### WHAT YOU WILL DO
Your answer should hold every line of the records below that contains the string "Guide".

Start of INPUT DATA

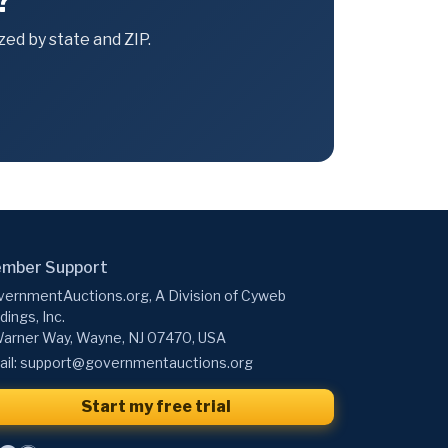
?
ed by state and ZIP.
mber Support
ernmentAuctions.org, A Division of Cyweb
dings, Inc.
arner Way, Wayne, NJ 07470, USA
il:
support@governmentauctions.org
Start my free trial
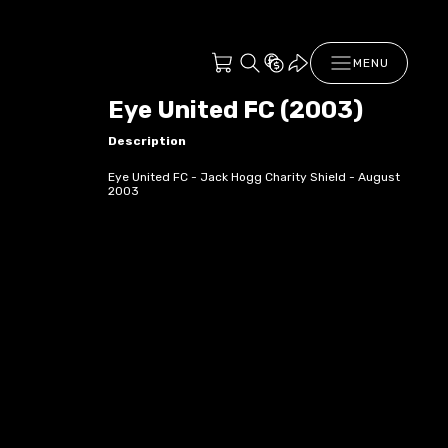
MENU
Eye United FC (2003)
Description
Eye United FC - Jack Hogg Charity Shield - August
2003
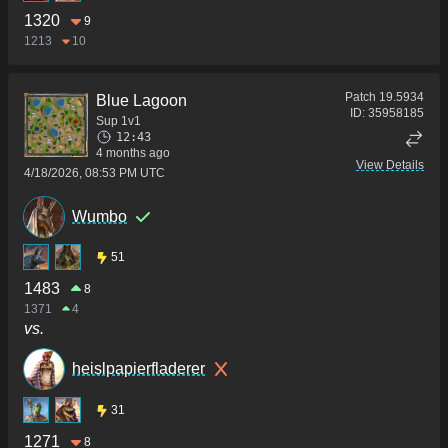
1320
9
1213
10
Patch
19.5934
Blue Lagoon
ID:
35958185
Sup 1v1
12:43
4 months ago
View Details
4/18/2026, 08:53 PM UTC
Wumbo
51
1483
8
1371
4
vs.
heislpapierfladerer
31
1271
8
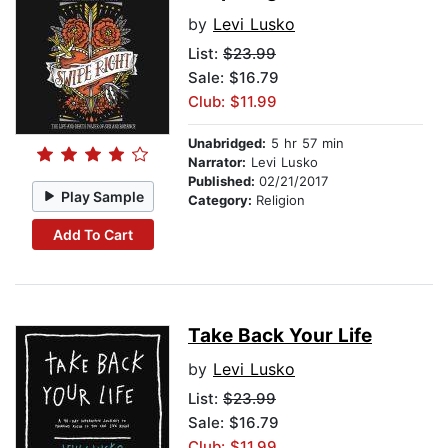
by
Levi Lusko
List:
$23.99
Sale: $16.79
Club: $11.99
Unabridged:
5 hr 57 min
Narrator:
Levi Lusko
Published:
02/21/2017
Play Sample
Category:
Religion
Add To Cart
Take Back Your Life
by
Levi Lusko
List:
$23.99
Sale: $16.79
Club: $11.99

End of INPUT DATA
Start of INPUT DATA

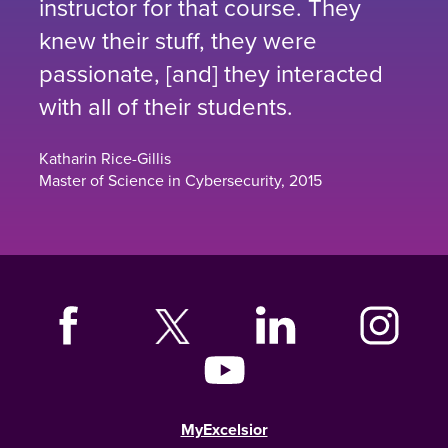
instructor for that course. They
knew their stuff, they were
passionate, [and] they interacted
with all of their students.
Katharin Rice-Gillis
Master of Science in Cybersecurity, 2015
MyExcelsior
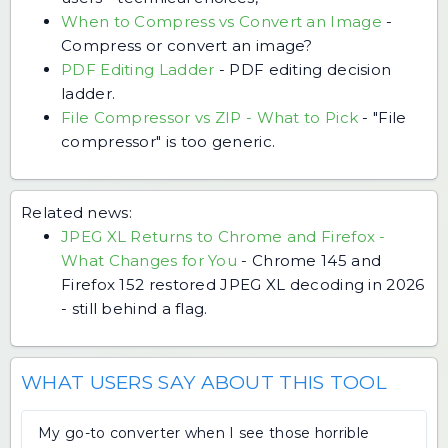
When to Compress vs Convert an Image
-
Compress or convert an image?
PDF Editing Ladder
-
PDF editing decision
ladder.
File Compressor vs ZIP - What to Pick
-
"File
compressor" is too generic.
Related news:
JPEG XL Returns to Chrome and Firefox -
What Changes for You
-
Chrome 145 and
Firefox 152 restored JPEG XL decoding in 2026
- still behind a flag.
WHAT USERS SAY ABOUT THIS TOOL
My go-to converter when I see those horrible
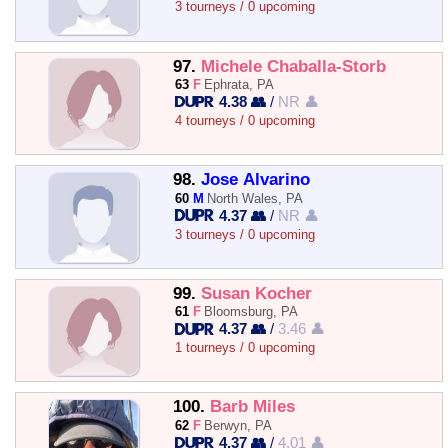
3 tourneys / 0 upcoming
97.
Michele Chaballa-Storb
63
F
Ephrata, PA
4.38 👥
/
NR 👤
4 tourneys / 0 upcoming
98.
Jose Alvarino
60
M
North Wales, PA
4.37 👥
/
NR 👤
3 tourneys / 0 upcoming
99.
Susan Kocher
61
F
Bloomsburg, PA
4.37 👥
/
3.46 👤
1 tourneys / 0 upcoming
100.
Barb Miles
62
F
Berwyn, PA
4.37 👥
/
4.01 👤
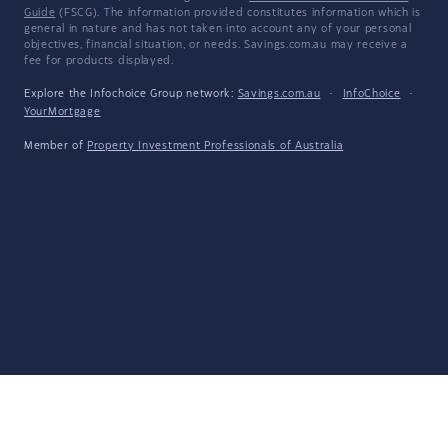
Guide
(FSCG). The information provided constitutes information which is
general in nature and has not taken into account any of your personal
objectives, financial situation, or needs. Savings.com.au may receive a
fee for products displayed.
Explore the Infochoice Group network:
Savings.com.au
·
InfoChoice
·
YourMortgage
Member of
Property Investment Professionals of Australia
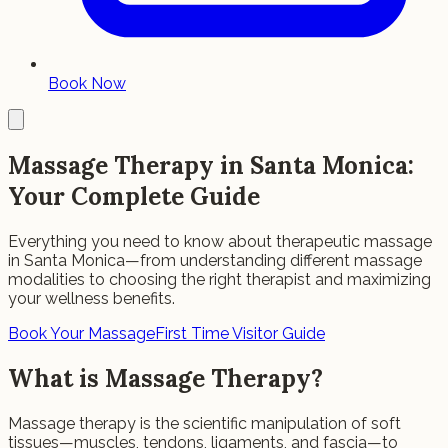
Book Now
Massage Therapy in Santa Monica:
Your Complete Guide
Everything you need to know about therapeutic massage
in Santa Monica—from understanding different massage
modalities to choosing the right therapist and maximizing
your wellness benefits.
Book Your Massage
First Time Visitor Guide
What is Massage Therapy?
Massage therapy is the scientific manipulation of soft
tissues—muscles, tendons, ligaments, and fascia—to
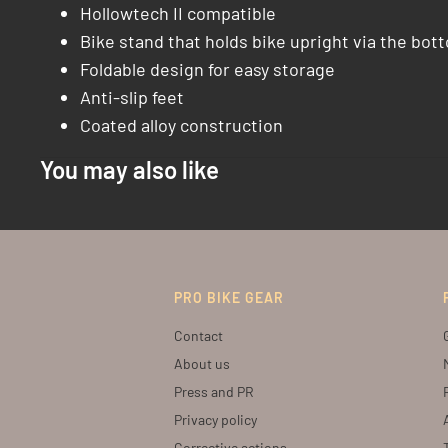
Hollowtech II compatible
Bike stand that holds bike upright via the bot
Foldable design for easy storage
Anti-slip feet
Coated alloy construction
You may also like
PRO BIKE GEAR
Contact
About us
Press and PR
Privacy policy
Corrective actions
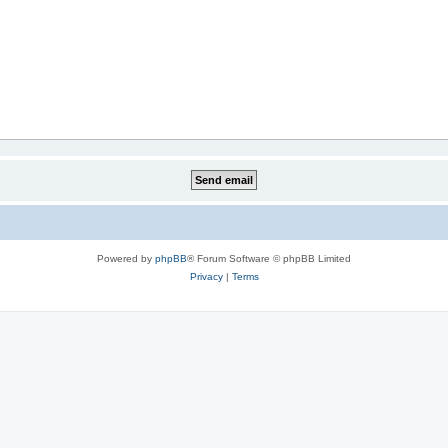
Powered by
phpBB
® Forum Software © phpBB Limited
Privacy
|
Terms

End of INPUT DATA

### TASK RESULT
Guide
Your Complete Guide
First Time Visitor Guide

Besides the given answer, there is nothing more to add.